Notice the similarities and differences in the R code for boot_data, in which we are sampling from the sample, and sim_data, in which we are sampling from the population, above.

3. Summarize

Let’s summarize these 1000 model estimates generated from resampling (with replacement) from our sample (our “fake population”).

# Summarize
boot_data %>% 
    summarize(
        mean_Intercept = mean(Intercept),
        mean_dayhourmorning = mean(day_hourmorning),
        sd_Intercept = sd(Intercept),
        sd_dayhourmorning = sd(day_hourmorning))
##   mean_Intercept mean_dayhourmorning sd_Intercept sd_dayhourmorning
## 1       14.58742           -20.49495     7.218149           8.44133

Note how the mean’s are very close to the original estimates from the sample, below.

flights_samp1 %>%
    with(lm(arr_delay ~ day_hour)) %>%
    tidy()
## # A tibble: 2 x 5
##   term            estimate std.error statistic p.value
##   <chr>              <dbl>     <dbl>     <dbl>   <dbl>
## 1 (Intercept)         14.4      6.38      2.26  0.0258
## 2 day_hourmorning    -20.4     10.6      -1.92  0.0578

This is not a coincidence. Since we are resampling from our original sample, we’d expect the bootstrap estimates to bounce around the original sample estimates, similar to how the simulated sampling distributions had means close the the population values

Let’s compare this to the summaries from the simulation of randomly sampling from the population.

sim_data %>% 
    summarize(
        mean_Intercept = mean(Intercept),
        mean_dayhourmorning = mean(day_hourmorning),
        sd_Intercept = sd(Intercept),
        sd_dayhourmorning = sd(day_hourmorning))
##   mean_Intercept mean_dayhourmorning sd_Intercept sd_dayhourmorning
## 1       13.45053           -14.54158     7.233256           8.87308

The means won’t be exactly the same because the center of the bootstrap distribution is the original sample and the center of the sampling distribution is the population values.
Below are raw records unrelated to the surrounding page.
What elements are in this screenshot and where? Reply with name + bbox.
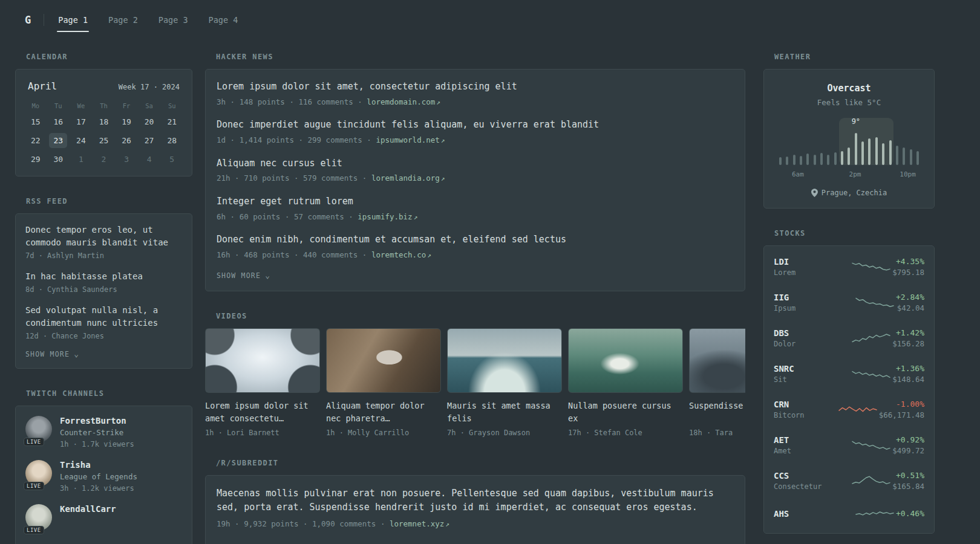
stock-identity: AET Amet (774, 435, 850, 455)
rss-item-title[interactable]: Donec tempor eros leo, ut commodo mauris… (25, 224, 182, 249)
stock-sparkline (851, 259, 891, 275)
page-tab[interactable]: Page 4 (207, 5, 240, 35)
temperature-bar (903, 147, 905, 165)
stock-identity: DBS Dolor (774, 328, 850, 348)
stock-identity: CRN Bitcorn (774, 400, 837, 419)
stock-symbol: LDI (774, 257, 850, 267)
subreddit-card: Maecenas mollis pulvinar erat non posuer… (205, 475, 745, 544)
stock-change: +4.35% (892, 257, 924, 266)
rss-widget-title: RSS FEED (26, 197, 192, 206)
hn-story-title[interactable]: Aliquam nec cursus elit (217, 157, 734, 170)
stock-row[interactable]: AHS +0.46% (774, 499, 924, 530)
reddit-source-link[interactable]: loremnet.xyz↗ (390, 519, 449, 528)
hn-story: Donec enim nibh, condimentum et accumsan… (217, 233, 734, 260)
video-card: Nullam posuere cursus ex 17h · Stefan Co… (568, 328, 683, 438)
temperature-bar (910, 149, 912, 165)
video-meta: 1h · Molly Carrillo (326, 428, 441, 438)
calendar-day-number: 4 (140, 152, 158, 167)
reddit-post-title[interactable]: Maecenas mollis pulvinar erat non posuer… (217, 487, 734, 514)
live-badge: LIVE (24, 526, 44, 534)
stock-name: Ipsum (774, 304, 854, 312)
weather-feels-like: Feels like 5°C (774, 98, 924, 107)
calendar-day-number: 17 (72, 114, 90, 129)
stock-change: +1.36% (892, 364, 924, 373)
page-tab[interactable]: Page 2 (107, 5, 139, 35)
hn-meta-text: 1d · 1,414 points · 299 comments · (217, 135, 371, 144)
rss-item-title[interactable]: In hac habitasse platea (25, 270, 182, 283)
hn-source-link[interactable]: loremtech.co↗ (371, 250, 431, 259)
stock-sparkline (851, 438, 891, 453)
twitch-channel[interactable]: LIVE Trisha League of Legends 3h · 1.2k … (25, 460, 182, 494)
channel-name[interactable]: Trisha (60, 460, 137, 470)
stock-price: $42.04 (896, 303, 924, 312)
hn-source-link[interactable]: ipsumworld.net↗ (376, 135, 445, 144)
stock-row[interactable]: SNRC Sit +1.36% $148.64 (774, 356, 924, 392)
rss-item-title[interactable]: Sed volutpat nulla nisl, a condimentum n… (25, 304, 182, 329)
video-thumbnail[interactable] (326, 328, 441, 393)
video-title[interactable]: Aliquam tempor dolor nec pharetra… (326, 400, 441, 425)
calendar-day-number: 19 (117, 114, 136, 129)
page-tab[interactable]: Page 1 (57, 5, 89, 35)
calendar-day: 20 (138, 112, 161, 131)
video-meta: 17h · Stefan Cole (568, 428, 683, 438)
stock-values: +0.92% $499.72 (892, 435, 924, 455)
video-title[interactable]: Lorem ipsum dolor sit amet consectetu… (205, 400, 320, 425)
twitch-channel[interactable]: LIVE KendallCarr (25, 504, 182, 531)
hn-domain: ipsumworld.net (376, 135, 439, 144)
temperature-bar (855, 133, 857, 165)
subreddit-widget: /R/SUBREDDIT Maecenas mollis pulvinar er… (205, 459, 745, 544)
hn-source-link[interactable]: loremdomain.com↗ (367, 97, 440, 106)
video-thumbnail[interactable] (689, 328, 745, 393)
stock-row[interactable]: CRN Bitcorn -1.00% $66,171.48 (774, 392, 924, 427)
external-link-icon: ↗ (436, 99, 440, 106)
stock-row[interactable]: AET Amet +0.92% $499.72 (774, 427, 924, 463)
weather-times: 6am 2pm 10pm (774, 170, 924, 180)
hn-story-title[interactable]: Lorem ipsum dolor sit amet, consectetur … (217, 80, 734, 94)
hn-domain: loremlandia.org (371, 173, 440, 183)
video-title[interactable]: Mauris sit amet massa felis (447, 400, 562, 425)
hn-story-meta: 21h · 710 points · 579 comments · loreml… (217, 173, 734, 184)
stock-row[interactable]: IIG Ipsum +2.84% $42.04 (774, 285, 924, 320)
hn-source-link[interactable]: ipsumify.biz↗ (358, 212, 417, 221)
hn-source-link[interactable]: loremlandia.org↗ (371, 173, 445, 183)
rss-list: Donec tempor eros leo, ut commodo mauris… (25, 224, 182, 341)
stocks-widget-title: STOCKS (774, 229, 935, 238)
video-title[interactable]: Suspendisse diam (689, 400, 745, 425)
hn-meta-text: 16h · 468 points · 440 comments · (217, 250, 367, 259)
calendar-day-header: Fr (115, 99, 138, 112)
temperature-bar (882, 143, 884, 165)
video-thumbnail[interactable] (205, 328, 320, 393)
channel-name[interactable]: ForrestBurton (60, 416, 134, 426)
videos-list: Lorem ipsum dolor sit amet consectetu… 1… (205, 328, 745, 438)
stock-row[interactable]: CCS Consectetur +0.51% $165.84 (774, 463, 924, 499)
hn-story-title[interactable]: Donec imperdiet augue tincidunt felis al… (217, 118, 734, 132)
hn-story-title[interactable]: Integer eget rutrum lorem (217, 195, 734, 209)
hn-domain: ipsumify.biz (358, 212, 412, 221)
video-thumbnail[interactable] (568, 328, 683, 393)
stock-change: +0.92% (892, 435, 924, 444)
calendar-day-header: We (70, 99, 93, 112)
video-title[interactable]: Nullam posuere cursus ex (568, 400, 683, 425)
app-logo: G (25, 14, 31, 26)
calendar-day-number: 16 (49, 114, 67, 129)
hn-show-more-button[interactable]: SHOW MORE ⌄ (217, 271, 270, 280)
twitch-channel[interactable]: LIVE ForrestBurton Counter-Strike 1h · 1… (25, 416, 182, 450)
temperature-bar (834, 152, 837, 165)
rss-show-more-button[interactable]: SHOW MORE ⌄ (25, 350, 79, 358)
hn-story-meta: 16h · 468 points · 440 comments · loremt… (217, 250, 734, 261)
stock-sparkline (851, 473, 891, 489)
calendar-month: April (28, 80, 57, 92)
stock-row[interactable]: LDI Lorem +4.35% $795.18 (774, 249, 924, 285)
page-tab[interactable]: Page 3 (157, 5, 189, 35)
hn-meta-text: 21h · 710 points · 579 comments · (217, 173, 367, 183)
calendar-day-headers: Mo Tu We Th Fr Sa Su (24, 99, 183, 112)
stock-row[interactable]: DBS Dolor +1.42% $156.28 (774, 320, 924, 356)
temperature-bar (779, 157, 782, 165)
hn-story-title[interactable]: Donec enim nibh, condimentum et accumsan… (217, 233, 734, 247)
hn-meta-text: 6h · 60 points · 57 comments · (217, 212, 353, 221)
channel-name[interactable]: KendallCarr (60, 504, 116, 514)
channel-avatar: LIVE (25, 504, 52, 531)
video-thumbnail[interactable] (447, 328, 562, 393)
twitch-card: LIVE ForrestBurton Counter-Strike 1h · 1… (15, 406, 192, 544)
video-card: Mauris sit amet massa felis 7h · Grayson… (447, 328, 562, 438)
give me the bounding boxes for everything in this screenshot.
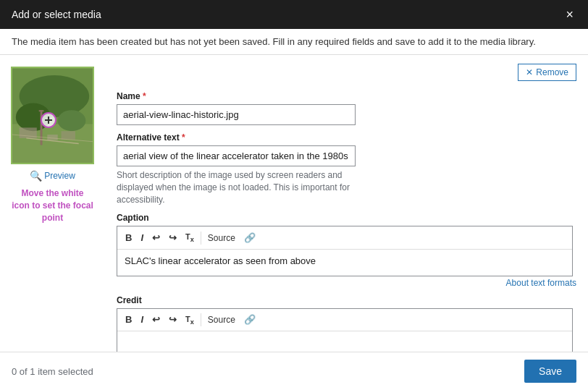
modal-body: 🔍 Preview Move the white icon to set the…: [0, 55, 588, 352]
caption-link-button[interactable]: 🔗: [240, 231, 259, 245]
notice-text: The media item has been created but has …: [0, 29, 588, 55]
credit-bold-button[interactable]: B: [122, 313, 135, 326]
credit-subscript-button[interactable]: Tx: [182, 312, 198, 328]
name-input[interactable]: [117, 104, 356, 125]
name-label: Name *: [117, 91, 576, 101]
preview-link[interactable]: 🔍 Preview: [30, 170, 75, 182]
caption-undo-button[interactable]: ↩: [148, 231, 164, 245]
credit-source-button[interactable]: Source: [204, 313, 239, 326]
caption-label: Caption: [117, 213, 576, 223]
caption-field-group: Caption B I ↩ ↪ Tx Source 🔗 SLAC's linea…: [117, 213, 576, 287]
credit-link-button[interactable]: 🔗: [240, 313, 259, 326]
caption-italic-button[interactable]: I: [137, 231, 147, 245]
modal-dialog: Add or select media × The media item has…: [0, 0, 588, 390]
modal-footer: 0 of 1 item selected Save: [0, 352, 588, 390]
name-field-group: Name *: [117, 91, 576, 125]
alt-required-star: *: [182, 132, 185, 143]
caption-content[interactable]: SLAC's linear accelerator as seen from a…: [117, 250, 572, 276]
alt-text-field-group: Alternative text * Short description of …: [117, 132, 576, 205]
remove-label: Remove: [536, 67, 568, 77]
right-panel: ✕ Remove Name * Alternative text *: [105, 55, 588, 352]
caption-toolbar: B I ↩ ↪ Tx Source 🔗: [117, 226, 572, 249]
caption-toolbar-separator: [201, 232, 201, 245]
alt-text-input[interactable]: [117, 145, 356, 166]
credit-toolbar-separator: [201, 313, 201, 326]
about-text-formats-link-caption[interactable]: About text formats: [117, 278, 576, 288]
name-required-star: *: [143, 91, 146, 101]
focal-hint-text: Move the white icon to set the focal poi…: [12, 187, 93, 224]
credit-redo-button[interactable]: ↪: [165, 313, 180, 326]
selection-count: 0 of 1 item selected: [12, 366, 93, 377]
modal-title: Add or select media: [12, 9, 101, 20]
credit-italic-button[interactable]: I: [137, 313, 147, 326]
remove-x-icon: ✕: [526, 67, 533, 77]
subscript-icon: Tx: [185, 232, 194, 241]
image-preview-container: [11, 67, 94, 164]
credit-content[interactable]: [117, 331, 572, 352]
focal-point-handle[interactable]: [41, 112, 56, 128]
link-icon: 🔗: [244, 232, 256, 243]
caption-editor: B I ↩ ↪ Tx Source 🔗 SLAC's linear accele…: [117, 226, 573, 276]
top-row: ✕ Remove: [117, 64, 576, 81]
caption-bold-button[interactable]: B: [122, 231, 135, 245]
search-icon: 🔍: [30, 170, 42, 182]
caption-subscript-button[interactable]: Tx: [182, 229, 198, 245]
svg-rect-9: [47, 135, 57, 140]
left-panel: 🔍 Preview Move the white icon to set the…: [0, 55, 105, 352]
svg-rect-8: [62, 131, 75, 140]
close-button[interactable]: ×: [563, 5, 576, 24]
credit-editor: B I ↩ ↪ Tx Source 🔗: [117, 308, 573, 352]
credit-label: Credit: [117, 295, 576, 305]
credit-toolbar: B I ↩ ↪ Tx Source 🔗: [117, 309, 572, 331]
link-icon-2: 🔗: [244, 314, 256, 325]
save-button[interactable]: Save: [524, 360, 576, 383]
caption-source-button[interactable]: Source: [204, 232, 239, 245]
modal-header: Add or select media ×: [0, 0, 588, 29]
remove-button[interactable]: ✕ Remove: [518, 64, 576, 81]
svg-rect-6: [39, 110, 44, 111]
caption-redo-button[interactable]: ↪: [165, 231, 180, 245]
credit-undo-button[interactable]: ↩: [148, 313, 164, 326]
alt-text-label: Alternative text *: [117, 132, 576, 143]
svg-point-4: [58, 110, 86, 131]
credit-field-group: Credit B I ↩ ↪ Tx Source 🔗 About text fo…: [117, 295, 576, 352]
preview-link-label: Preview: [44, 171, 75, 181]
alt-helper-text: Short description of the image used by s…: [117, 169, 356, 205]
subscript-icon-2: Tx: [185, 315, 194, 323]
But, the standard deviations should be of roughly similar magnitude because they are in fact trying to estimate the same thing, the sampling variability.

4. Visualize

Let’s visualize these 1000 models generated from resampling (with replacement) from our sample (our “fake population”).

# Visualize Intercepts
boot_data %>% 
    ggplot(aes(x = Intercept)) +
    geom_histogram(bins = 15) +
    labs(title = "Bootstrap sampling distribution of Intercepts\nfrom samples of 100 flights") +
    theme_minimal()

# Visualize Slopes
boot_data %>% 
    ggplot(aes(x = day_hourmorning)) +
    geom_histogram(bins = 15) +
    labs(title = "Bootstrap sampling distribution of Slopes\nfrom samples of 100 flights") +
    theme_minimal()

Let’s compare these to the visuals from the simulation from the population.

# Visualize Intercepts
sim_data %>% 
    ggplot(aes(x = Intercept)) +
    geom_histogram(bins = 15) +
    labs(title = "Sampling distribution of Intercepts\nfrom samples of 100 flights") +
    theme_minimal()

# Visualize Slopes
sim_data %>% 
    ggplot(aes(x = day_hourmorning)) +
    geom_histogram(bins = 15) +
    labs(title = "Sampling distribution of Slopes\nfrom samples of 100 flights") +
    theme_minimal()

The process of resampling from our sample, called bootstrapping, is becoming the one of main computational tools for estimating sampling variability in the field of Statistics.

How well does bootstrapping do in mimicking the simulations from the population? What could we change to improve bootstrap’s ability to mimic the simulations?

This is a really important concept in Statistics! We’ll come back to the ideas of sampling variability and bootstrapping throughout the rest of the course.

Based on the bootstrap sampling distribution, what would you guess the difference in mean arrival delay between morning and afternoon is in the population of flights?

Based on the bootstrap sampling distribution, if you had to give an interval of plausible values for the population difference, what range would you give? Why? Is a difference of 0 a plausible value?